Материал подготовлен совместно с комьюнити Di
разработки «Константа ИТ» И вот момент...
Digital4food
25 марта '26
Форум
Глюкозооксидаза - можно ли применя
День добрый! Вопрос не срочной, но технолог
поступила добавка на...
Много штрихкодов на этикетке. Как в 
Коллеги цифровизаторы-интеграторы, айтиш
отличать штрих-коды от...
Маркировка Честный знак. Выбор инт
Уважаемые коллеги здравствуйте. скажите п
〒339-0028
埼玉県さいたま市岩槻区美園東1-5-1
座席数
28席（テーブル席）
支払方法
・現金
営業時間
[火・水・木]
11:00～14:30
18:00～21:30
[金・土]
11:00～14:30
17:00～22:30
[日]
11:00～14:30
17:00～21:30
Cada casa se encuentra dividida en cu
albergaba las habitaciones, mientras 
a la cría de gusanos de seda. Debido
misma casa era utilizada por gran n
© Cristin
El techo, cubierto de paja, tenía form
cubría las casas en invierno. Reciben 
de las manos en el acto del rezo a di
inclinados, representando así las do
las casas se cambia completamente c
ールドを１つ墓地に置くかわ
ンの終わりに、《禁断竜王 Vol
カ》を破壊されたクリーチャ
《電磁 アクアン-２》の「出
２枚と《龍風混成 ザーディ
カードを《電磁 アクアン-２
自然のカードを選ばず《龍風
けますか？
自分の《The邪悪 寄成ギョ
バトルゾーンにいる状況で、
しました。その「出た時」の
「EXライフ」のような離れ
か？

☆ ☆ ☆ ☆ ☆ ☆ ☆

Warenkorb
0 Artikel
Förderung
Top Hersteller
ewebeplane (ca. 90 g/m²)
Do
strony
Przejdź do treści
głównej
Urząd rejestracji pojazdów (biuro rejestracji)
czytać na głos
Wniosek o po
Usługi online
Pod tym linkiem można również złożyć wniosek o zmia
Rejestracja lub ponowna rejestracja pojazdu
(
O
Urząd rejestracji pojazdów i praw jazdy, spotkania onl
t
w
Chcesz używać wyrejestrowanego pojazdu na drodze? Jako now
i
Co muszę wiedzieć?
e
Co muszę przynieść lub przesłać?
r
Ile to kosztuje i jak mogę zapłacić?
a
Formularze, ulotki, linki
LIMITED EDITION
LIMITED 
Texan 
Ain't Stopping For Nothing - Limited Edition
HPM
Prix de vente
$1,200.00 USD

☆ ☆ ☆ ☆ ☆ ☆ ☆

■ **WORK INSTRUCTION**: Search the entries above for the string "pojazdu". Copy each line that holds it.

■ **RESPONSE FOR THIS EXERCISE**:
Rejestracja lub ponowna rejestracja pojazdu
Chcesz używać wyrejestrowanego pojazdu na drodze? Jako now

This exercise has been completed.